PC Data reported the unit gains were the highest this year to date. Revenue growth, which had been in negative numbers for most of the year, turned positive in June, with Wintel PC revenue advancing 6.1% over the same month last year.

Whether the rebates are bringing in first-time PC buyers or those purchasing their second, third or fourth PC is still unknown. However, one retail analyst noted that the free PC business model has advantages other than just drawing in new customers.

"With the ISP rebate, the retailer is capturing the customer's e-mail address, allowing them to directly market to this specific customer base," said senior consultant Barry Levin, of Levin Consulting, Beachwood, Ohio.
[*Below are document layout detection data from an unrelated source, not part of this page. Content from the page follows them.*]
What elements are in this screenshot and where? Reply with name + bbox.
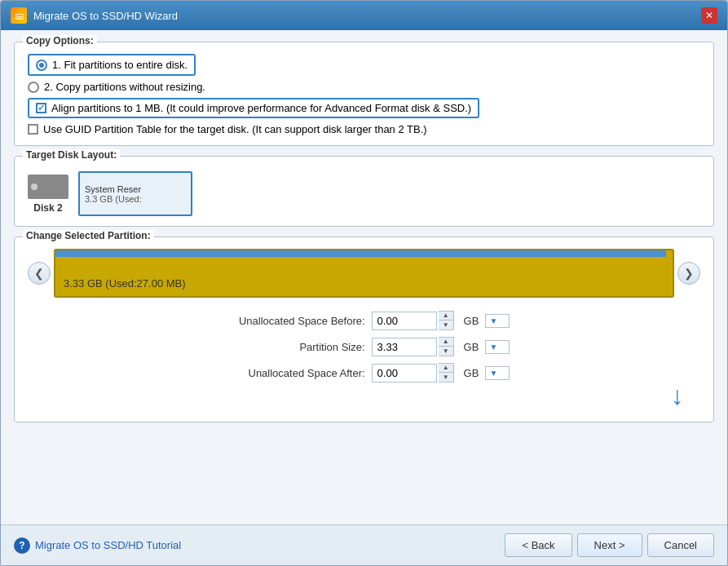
disk-icon bbox=[28, 175, 68, 199]
field-row-partition-size: Partition Size: ▲ ▼ GB ▼ bbox=[60, 337, 668, 356]
spin-btns-before: ▲ ▼ bbox=[439, 311, 454, 330]
checkbox1-box: ✓ bbox=[36, 103, 46, 113]
window-title: Migrate OS to SSD/HD Wizard bbox=[33, 10, 178, 22]
help-link[interactable]: ? Migrate OS to SSD/HD Tutorial bbox=[14, 537, 181, 554]
checkbox2-label: Use GUID Partition Table for the target … bbox=[43, 123, 427, 135]
field-label-unallocated-after: Unallocated Space After: bbox=[218, 367, 365, 379]
copy-options-section: Copy Options: 1. Fit partitions to entir… bbox=[14, 42, 714, 146]
checkbox1-row: ✓ Align partitions to 1 MB. (It could im… bbox=[28, 98, 700, 118]
checkbox2-box bbox=[28, 124, 38, 135]
option2-label: 2. Copy partitions without resizing. bbox=[44, 81, 205, 93]
disk-layout-area: Disk 2 System Reser 3.3 GB (Used: bbox=[28, 168, 700, 216]
change-partition-section: Change Selected Partition: ❮ 3.33 GB (Us… bbox=[14, 237, 714, 422]
option1-radio-circle bbox=[36, 60, 47, 71]
option1-radio-inner bbox=[39, 63, 44, 68]
dropdown-arrow-after: ▼ bbox=[489, 369, 497, 378]
help-icon: ? bbox=[14, 537, 30, 554]
down-arrow-icon: ↓ bbox=[671, 382, 684, 409]
unallocated-before-input[interactable] bbox=[372, 312, 437, 330]
dropdown-arrow-size: ▼ bbox=[489, 343, 497, 352]
title-bar: 🖴 Migrate OS to SSD/HD Wizard ✕ bbox=[1, 1, 727, 30]
option1-radio-selected[interactable]: 1. Fit partitions to entire disk. bbox=[28, 54, 196, 76]
checkmark-icon: ✓ bbox=[38, 103, 45, 113]
unit-label-size: GB bbox=[464, 341, 479, 353]
fields-area: Unallocated Space Before: ▲ ▼ GB ▼ bbox=[28, 311, 700, 382]
footer: ? Migrate OS to SSD/HD Tutorial < Back N… bbox=[1, 524, 727, 565]
option2-row[interactable]: 2. Copy partitions without resizing. bbox=[28, 81, 700, 93]
main-window: 🖴 Migrate OS to SSD/HD Wizard ✕ Copy Opt… bbox=[0, 0, 728, 566]
partition-name: System Reser bbox=[85, 184, 186, 194]
field-input-group-after: ▲ ▼ bbox=[372, 363, 454, 382]
slider-wrapper[interactable]: 3.33 GB (Used:27.00 MB) bbox=[54, 249, 674, 298]
footer-buttons: < Back Next > Cancel bbox=[505, 533, 714, 557]
spin-up-before[interactable]: ▲ bbox=[439, 312, 453, 321]
checkbox1-checked[interactable]: ✓ Align partitions to 1 MB. (It could im… bbox=[28, 98, 479, 118]
field-label-partition-size: Partition Size: bbox=[218, 341, 365, 353]
partition-size: 3.3 GB (Used: bbox=[85, 194, 186, 204]
disk-icon-area: Disk 2 bbox=[28, 175, 68, 214]
spin-down-size[interactable]: ▼ bbox=[439, 347, 453, 356]
spin-up-after[interactable]: ▲ bbox=[439, 364, 453, 373]
checkbox1-label: Align partitions to 1 MB. (It could impr… bbox=[51, 102, 471, 114]
main-content: Copy Options: 1. Fit partitions to entir… bbox=[1, 30, 727, 524]
dropdown-arrow-before: ▼ bbox=[489, 316, 497, 325]
disk-label: Disk 2 bbox=[33, 202, 62, 214]
partition-slider-area: ❮ 3.33 GB (Used:27.00 MB) ❯ bbox=[28, 249, 700, 298]
copy-options-label: Copy Options: bbox=[23, 35, 97, 46]
field-input-group-size: ▲ ▼ bbox=[372, 337, 454, 356]
unallocated-after-input[interactable] bbox=[372, 364, 437, 382]
unit-label-before: GB bbox=[464, 315, 479, 327]
option1-row: 1. Fit partitions to entire disk. bbox=[28, 54, 700, 76]
spin-btns-after: ▲ ▼ bbox=[439, 363, 454, 382]
partition-size-input[interactable] bbox=[372, 338, 437, 356]
change-partition-label: Change Selected Partition: bbox=[23, 230, 154, 241]
unit-dropdown-before[interactable]: ▼ bbox=[485, 314, 510, 328]
field-input-group-before: ▲ ▼ bbox=[372, 311, 454, 330]
app-icon: 🖴 bbox=[11, 7, 27, 24]
unit-dropdown-after[interactable]: ▼ bbox=[485, 366, 510, 380]
option1-label: 1. Fit partitions to entire disk. bbox=[52, 59, 188, 71]
cancel-button[interactable]: Cancel bbox=[647, 533, 714, 557]
unit-label-after: GB bbox=[464, 367, 479, 379]
slider-text: 3.33 GB (Used:27.00 MB) bbox=[64, 277, 186, 290]
field-row-unallocated-before: Unallocated Space Before: ▲ ▼ GB ▼ bbox=[60, 311, 668, 330]
spin-up-size[interactable]: ▲ bbox=[439, 338, 453, 347]
target-disk-section: Target Disk Layout: Disk 2 System Reser … bbox=[14, 156, 714, 227]
help-link-text: Migrate OS to SSD/HD Tutorial bbox=[35, 539, 181, 551]
left-arrow-button[interactable]: ❮ bbox=[28, 262, 51, 285]
spin-btns-size: ▲ ▼ bbox=[439, 337, 454, 356]
right-arrow-button[interactable]: ❯ bbox=[677, 262, 700, 285]
partition-bar[interactable]: System Reser 3.3 GB (Used: bbox=[78, 171, 192, 216]
next-button[interactable]: Next > bbox=[577, 533, 642, 557]
spin-down-before[interactable]: ▼ bbox=[439, 321, 453, 329]
title-bar-left: 🖴 Migrate OS to SSD/HD Wizard bbox=[11, 7, 178, 24]
slider-fill bbox=[55, 250, 666, 257]
close-button[interactable]: ✕ bbox=[701, 7, 717, 24]
field-label-unallocated-before: Unallocated Space Before: bbox=[218, 315, 365, 327]
unit-dropdown-size[interactable]: ▼ bbox=[485, 340, 510, 354]
target-disk-label: Target Disk Layout: bbox=[23, 149, 120, 161]
down-arrow-indicator: ↓ bbox=[28, 382, 700, 409]
spin-down-after[interactable]: ▼ bbox=[439, 373, 453, 382]
field-row-unallocated-after: Unallocated Space After: ▲ ▼ GB ▼ bbox=[60, 363, 668, 382]
back-button[interactable]: < Back bbox=[505, 533, 571, 557]
option2-radio-circle bbox=[28, 82, 39, 93]
checkbox2-row[interactable]: Use GUID Partition Table for the target … bbox=[28, 123, 700, 135]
CompuServe (America Online) first offered the ISP rebates, then Prodigy and MSN, through national retailers beginning in June. This placed the smaller retailers at a grave disadvantage. Best Buy, CompUSA, Micro Center and OfficeMax were able to offer the deep rebates from the ISPs in exchange for signing customers up for a three-year commitment to the sponsoring ISP.

The smaller retailers could not secure direct deals with the ISPs and had to wait until later in July when IBM and Compaq debuted their own rebate programs in conjunction with CompuServe.

For that reason, smaller regional chains such as American Appliance, Pennsauken, N.J., State Street Discount, Portsmouth, N.H., and Nationwide Computers & Electronics, Edison, N.J., said sales were typical of July, although most expected a surge with the launch of Compaq's ISP rebates on July 25.

Steve Hassell, PC buyer for American Appliance, said, "I think we'll participate with IBM and Compaq. So the playing field is leveled now because the manufacturers have packaged the deals for the smaller retailers to capitalize on. We've been $400 too high-priced for at least four-and-a-half weeks in Philadelphia. Thank goodness it wasn't August or September. We were petitioning Compaq to start their production two weeks earlier."

Compaq's $400 to $600 rebates with AOL began on July 25, and the company plans to extend them to notebook computers. However, some industry watchers doubt the promotion will have the same effect on $1,500-plus notebooks because the discount is proportionately smaller than on a $400 to $600 desktop, which is free or nearly free as a net result.

Larger retailers said the free PC promotions are so successful they are planning to continue them indefinitely, leading industry members to claim that the nearly free PC is here to stay.